The question asks to approximate the infinite sum

$\sum_{n=1}^{\infty} \frac{(1)^n}{10^n}$

correct to 4 decimal places.

This series can be identified as a geometric series where the general term is

$a_n = \frac{(1)^n}{10^n} = \frac{1}{10^n},$

with the first term $a = \frac{1}{10}$ and common ratio $r = \frac{1}{10}$.
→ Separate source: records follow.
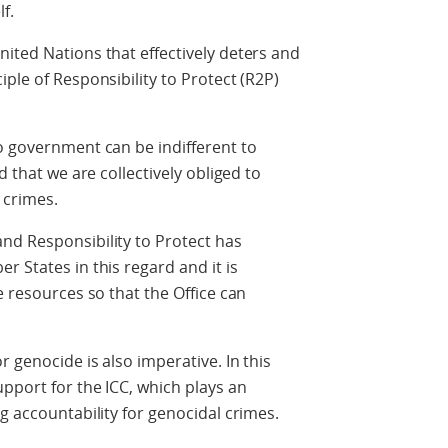
f.
ited Nations that effectively deters and
ple of Responsibility to Protect (R2P)
o government can be indifferent to
d that we are collectively obliged to
 crimes.
nd Responsibility to Protect has
 States in this regard and it is
e resources so that the Office can
 genocide is also imperative. In this
upport for the ICC, which plays an
g accountability for genocidal crimes.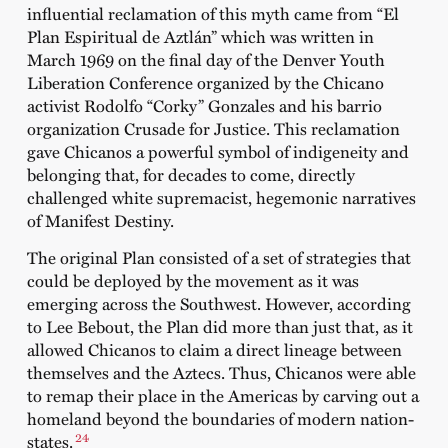
influential reclamation of this myth came from “El
Plan Espiritual de Aztlán” which was written in
March 1969 on the final day of the Denver Youth
Liberation Conference organized by the Chicano
activist Rodolfo “Corky” Gonzales and his barrio
organization Crusade for Justice. This reclamation
gave Chicanos a powerful symbol of indigeneity and
belonging that, for decades to come, directly
challenged white supremacist, hegemonic narratives
of Manifest Destiny.
The original Plan consisted of a set of strategies that
could be deployed by the movement as it was
emerging across the Southwest. However, according
to Lee Bebout, the Plan did more than just that, as it
allowed Chicanos to claim a direct lineage between
themselves and the Aztecs. Thus, Chicanos were able
to remap their place in the Americas by carving out a
homeland beyond the boundaries of modern nation-
24
states.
For a geometric series with $|r| < 1$, the sum of the infinite series is given by:

$S = \frac{a}{1 - r}.$

Substituting the values:

$a = \frac{1}{10}, \quad r = \frac{1}{10}.$

$S = \frac{\frac{1}{10}}{1 - \frac{1}{10}} = \frac{\frac{1}{10}}{\frac{9}{10}} = \frac{1}{9}.$

Calculating $S$:

$S = 0.1111 \, (\text{correct to 4 decimal places}).$

The approximation of the series is $\mathbf{0.1111}$.

Let me know if you have any questions or need further clarification!

Here are 5 related questions to expand your understanding:

1. What would the sum be if the common ratio $r$ changed to $\frac{1}{2}$?
2. How would you approximate this series using partial sums?
3. What happens to the series' sum if $r \geq 1$?
4. Can you apply this formula to non-geometric series?
5. How does rounding affect the accuracy of the solution?

Tip: Always check if the series converges (e.g., $|r| < 1$) before applying the infinite sum formula!